“I always wanted to mentor different domain people. At Brillio, I had the opportunity to mentor senior and junior data scientists and even data engineering people who needed a deeper understanding of data science. Here, I learned a lot about conciliating people, coordinating teams, and solving internal conflicts to get the work done. Ultimately, we have to deliver the best results for our customers.”
I started my journey at Brillio as a Data Science Leader in April 2021. I chose Brillio because it's a rapidly growing company that provides employees with several opportunities for learning and development and for gaining invaluable experience within a multinational team.
In data science, you can do a lot of innovation. I like Brillio’s culture because there is no stop or limit to whatever innovation I want to do. My manager or leaders never stopped me from exploring anything.
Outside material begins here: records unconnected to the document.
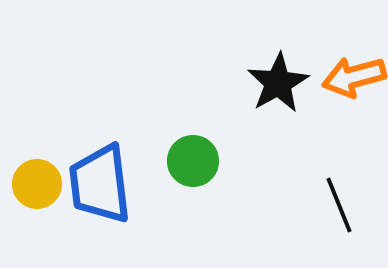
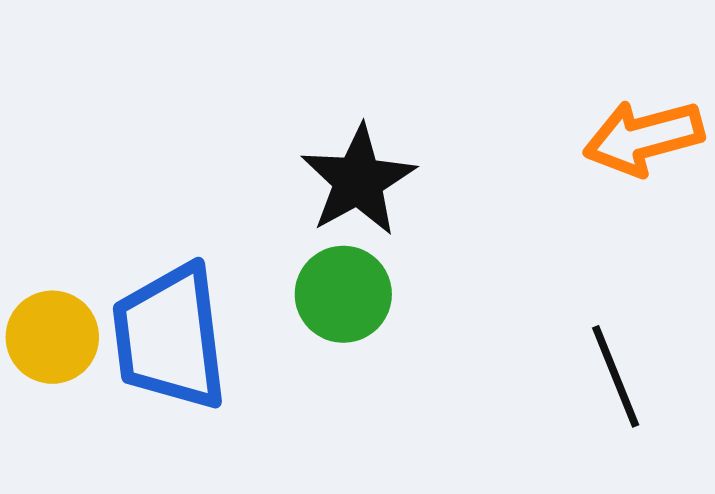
black star: (278, 83) -> (358, 180), moved

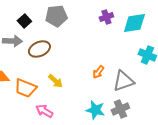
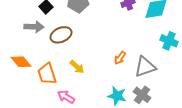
orange trapezoid: (25, 88) -> (47, 74), turned 50
gray cross: (120, 109) -> (142, 95), turned -30

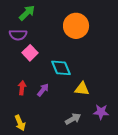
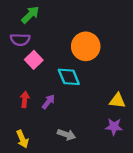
orange circle: (76, 26) -> (86, 46), moved
yellow triangle: (82, 89) -> (117, 101), moved
gray arrow: (73, 119) -> (66, 135), moved, turned 49

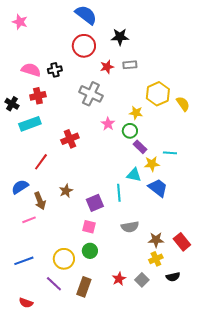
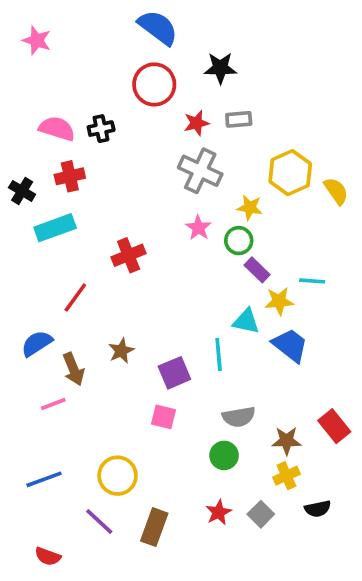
gray cross: (91, 94) -> (200, 171), moved
red rectangle: (182, 242) -> (334, 426), moved
green circle: (90, 251) -> (224, 455), moved

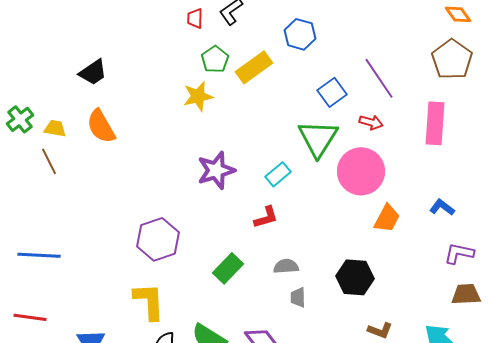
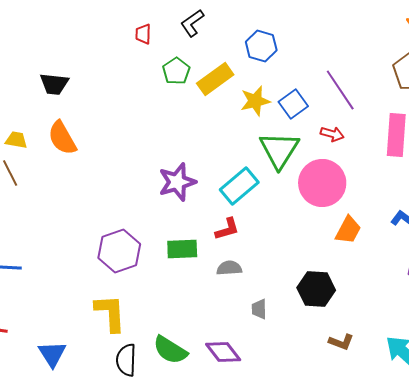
red trapezoid: (195, 18) -> (143, 34), moved
black trapezoid: (93, 72) -> (54, 84), turned 40
yellow star: (198, 96) -> (255, 101), moved
cyan rectangle: (278, 174) -> (239, 186), size x1.5
gray semicircle: (286, 266) -> (229, 268), moved
green rectangle: (228, 268) -> (182, 249), moved, turned 44

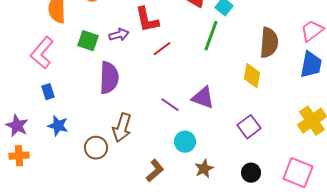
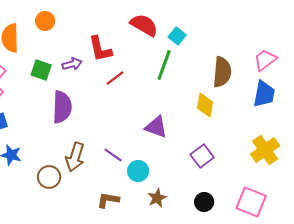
purple line: (170, 105) -> (113, 155), moved
brown L-shape: (155, 171) -> (108, 200), turned -130

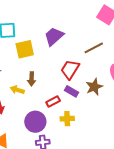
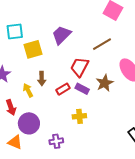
yellow arrow: (17, 90) -> (28, 90), turned 48
red rectangle: (53, 102) -> (63, 89), moved
purple circle: (35, 122) -> (29, 123), moved

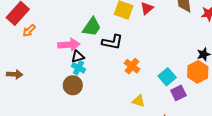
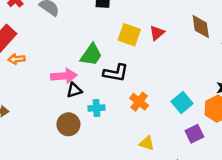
orange arrow: (29, 31) -> (16, 59), turned 40
cyan cross: (79, 68) -> (96, 108), moved, turned -32
cyan square: (167, 77) -> (182, 103), moved

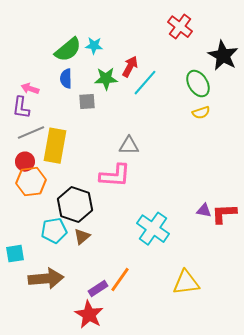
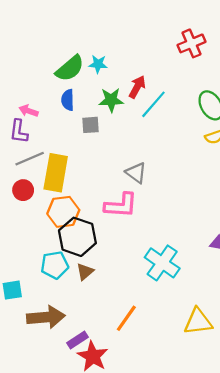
red cross: (180, 27) -> (191, 43), turned 30
gray triangle: (129, 146) -> (136, 173), turned 35
orange hexagon: (31, 182) -> (63, 212), moved
purple rectangle: (98, 289) -> (77, 340), moved

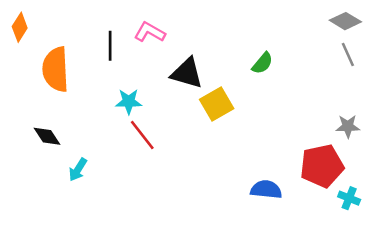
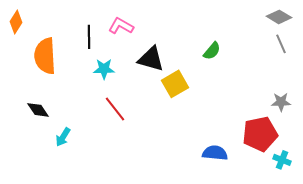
cyan star: (129, 102) -> (104, 69), moved

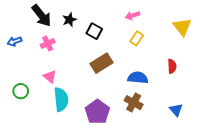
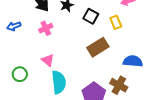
yellow rectangle: (137, 38) -> (116, 22), moved, turned -56
brown cross: (134, 103) -> (119, 85), moved

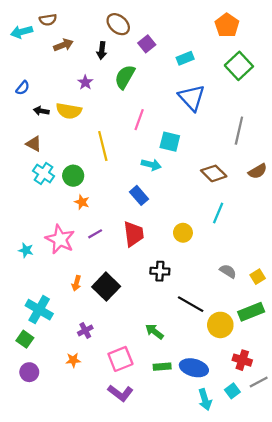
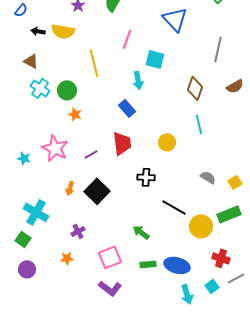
cyan arrow: (151, 165) -> (138, 80), turned 66
brown diamond: (214, 173) -> (195, 88), turned 65
cyan line: (218, 213) -> (199, 124), turned -36
purple line: (95, 234) -> (91, 154), moved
I have already been working on building multiple capabilities for Brillio, such as different Machine Learning Solutions for Supply Chain Management, Retail Verticals, and Conversational AI.
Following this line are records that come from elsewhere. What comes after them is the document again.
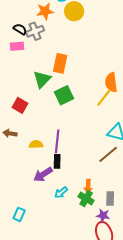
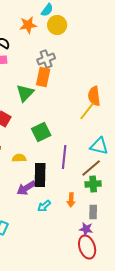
gray cross: (35, 31) -> (46, 59), moved
green square: (64, 95) -> (41, 132), moved
purple line: (57, 141) -> (64, 157), moved
black rectangle: (57, 161) -> (40, 175), size x1.6
green cross: (86, 198) -> (93, 184), moved, turned -35

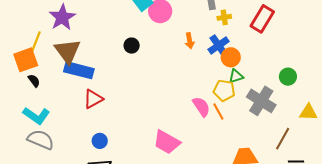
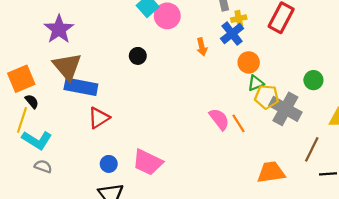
yellow line: (36, 43) -> (22, 120), moved
blue cross: (219, 45) -> (232, 34), moved
yellow pentagon: (224, 90) -> (267, 97), moved
gray semicircle: (41, 140) -> (43, 166), size x0.6
pink trapezoid: (167, 142) -> (148, 162), moved

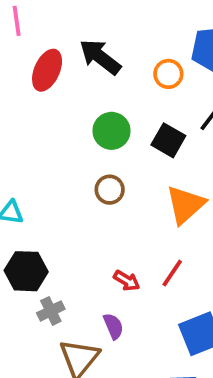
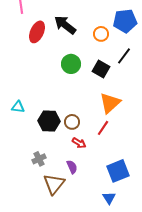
brown circle: (110, 190) -> (72, 122), moved
black hexagon: (26, 271) -> (49, 121), moved
red line: (172, 273) -> (103, 128), moved

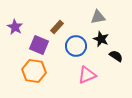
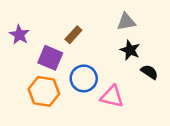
blue circle: (76, 46) -> (84, 78), moved
pink triangle: (87, 75) -> (112, 96), turned 36

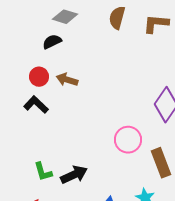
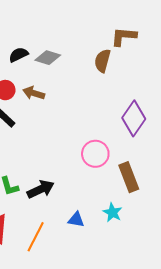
gray diamond: (65, 17) -> (48, 58), moved
brown semicircle: (117, 18) -> (102, 61), moved

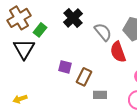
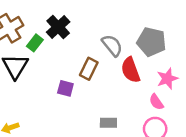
black cross: (73, 18) -> (58, 27), moved
brown rectangle: (84, 77) -> (89, 69), moved

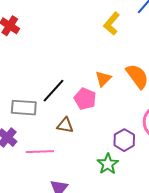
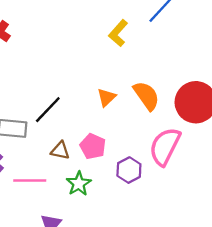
pink pentagon: (85, 99) -> (93, 146), moved
green star: (108, 164) -> (79, 184), moved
My prior knowledge and experience helped me deliver great results with our Center of Excellence. Now, my key focus is to create different Machine Learning solutions/capabilities for the Data Science CoE, as we aim to quickly deliver working solutions to support the customers' plans and strategies.
Soon after I joined Brillio, I started creating different use cases for GDP – Google Cloud Platform, promoting it as an alternative to the AWS or Azure environments. I started pitching different customers, explaining the differences between cloud solutions providers, the cost-effectiveness, and how data science platforms could perform even better and started winning new projects. This is one of my biggest achievements, especially since I managed this only two months after joining Brillio.
This year, my aim is to develop multiple capabilities in retail and supply chain management, which, especially post-Covid, is a very important factor that impacted many businesses. So far, by leveraging data science and machine learning, I have developed six dynamic solutions for supply chain management that we already use for different customers.
I also worked on building a conversational AI for the HR and IT teams. For example, when you want to know how many vacation days you have left, you need to go to different platforms and perform multiple actions to get that data. This chatbot is going to help with that, providing everything with a single click and in one place.
The main challenge with a data science team is in the research stage. It’s difficult to explain to a client that a particular model will take three-four weeks. For data engineering teams, it's easier because they can accurately approximate how much time it would take to deliver. We don't have a mathematical number. We have to explain the logic of why it'll take so much time. To tackle this challenge, I started creating different analyses and designing documents, and every 2-3 days, sending out the decks and sharing them with the other teams and stakeholders. That way, we managed to convince stakeholders that whatever timeline we gave was justifiable.
We have created transparency by de-structuring the project and sharing at every stage. I learned a lot from that project, and now I follow the same approach for every endeavor.
The combination of learning, on-the-job training, and the opportunity to work on many different critical projects with diverse groups of people has greatly helped me with my professional growth. The opportunity to get involved with complex projects and work with the technology you desire, along with the support of the team and managers make Brillio an organization where you can build a long-term career.